#### [Exercise details]
Leaving out all images, write out the records that follow exactly.

□ □ □ □ □ □ □

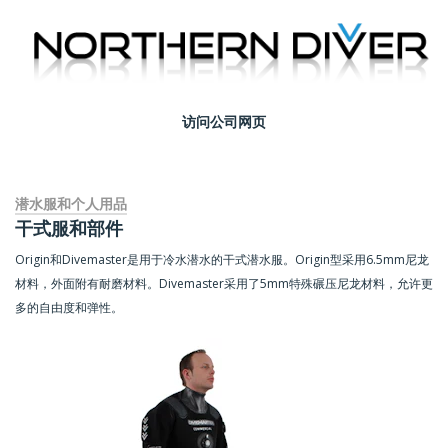
访问公司网页
潜水服和个人用品
干式服和部件
Origin和Divemaster是用于冷水潜水的干式潜水服。Origin型采用6.5mm尼龙
材料，外面附有耐磨材料。Divemaster采用了5mm特殊碾压尼龙材料，允许更
多的自由度和弹性。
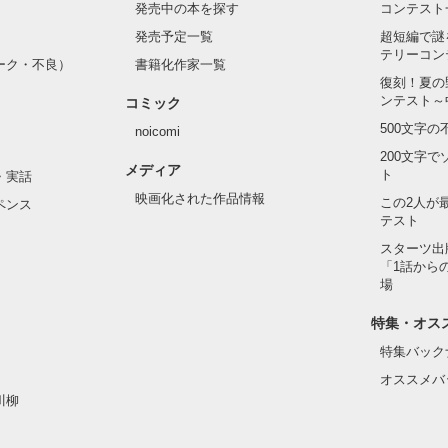
発売中の本を探す
コンテスト
発売予定一覧
超短編で謎
テリーコン
ーク・不良）
書籍化作家一覧
復刻！夏の
ンテスト～
コミック
500文字
noicomi
200文字
メディア
ト
・実話
映画化された作品情報
この2人が
ペンス
テスト
スターツ出
「1話から
場
特集・オス
特集バック
オススメバ
川柳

□ □ □ □ □ □ □

#### [Exercise result]
访问公司网页
潜水服和个人用品
干式服和部件
Origin和Divemaster是用于冷水潜水的干式潜水服。Origin型采用6.5mm尼龙
材料，外面附有耐磨材料。Divemaster采用了5mm特殊碾压尼龙材料，允许更
多的自由度和弹性。
発売中の本を探す
コンテスト
発売予定一覧
超短編で謎
テリーコン
ーク・不良）
書籍化作家一覧
復刻！夏の
ンテスト～
コミック
500文字
noicomi
200文字
メディア
ト
・実話
映画化された作品情報
この2人が
ペンス
テスト
スターツ出
「1話から
場
特集・オス
特集バック
オススメバ
川柳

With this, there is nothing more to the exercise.